Testing

High-stakes testing that distorts classroom practice and puts excessive pressure on students, together with the misuse of test data to draw unwarranted conclusions, have made educators wary of assessments in general. Yet tests, when created carefully and used appropriately, have their rightful place in education.

It’s helpful to differentiate between high-stakes tests and low-stakes tests. High-stakes tests, such as New York State’s standardized ELA and math exams, decide student placement and judge schools’ compliance with state and federal requirements. Low-stakes tests (such as formative assessments or diagnostic assessments) are for classroom use. These tests are sometimes described as assessments for learning, rather than assessments of learning.

Tests set out to assess different things. Criterion-referenced tests, such as New York State’s standardized tests, measure achievement against specific learning standards or criteria. They answer the question, “Did this student meet the standards?” Norm-referenced tests, by contrast, measure students against each other or against an average.
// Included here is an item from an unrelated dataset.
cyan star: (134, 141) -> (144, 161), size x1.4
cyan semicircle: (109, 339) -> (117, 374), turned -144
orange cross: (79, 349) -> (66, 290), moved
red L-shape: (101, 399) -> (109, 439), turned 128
They answer the question, “How does this student rank against his or her peers?” New York City's achievement tests were norm-referenced until 1999. Psychometricians (test developers) say that tests designed for one purpose, such as measuring student achievement, should not be used for another purpose, such as assessing teacher quality.

There are several ways to interpret test scores:

  • as a "snapshot" or point-in-time evaluation of a student's knowledge and abilities;
  • as a growth measure, showing a student’s progress from one point in time to the next; and
  • as a value-added measurement, comparing a student’s predicted score with his actual score to assess the value added by his or her teacher, school or district.

In addition to classroom tests and state tests, there are national tests, such as the National Assessment of Educational Progress (NAEP) that gives periodic tests in English, math, reading, science, civics and other topics to samples of U.S. students, and international tests, such as Trends in International Mathematics and Science Study (TIMSS), and the Programme for International Student Assessment (PISA) .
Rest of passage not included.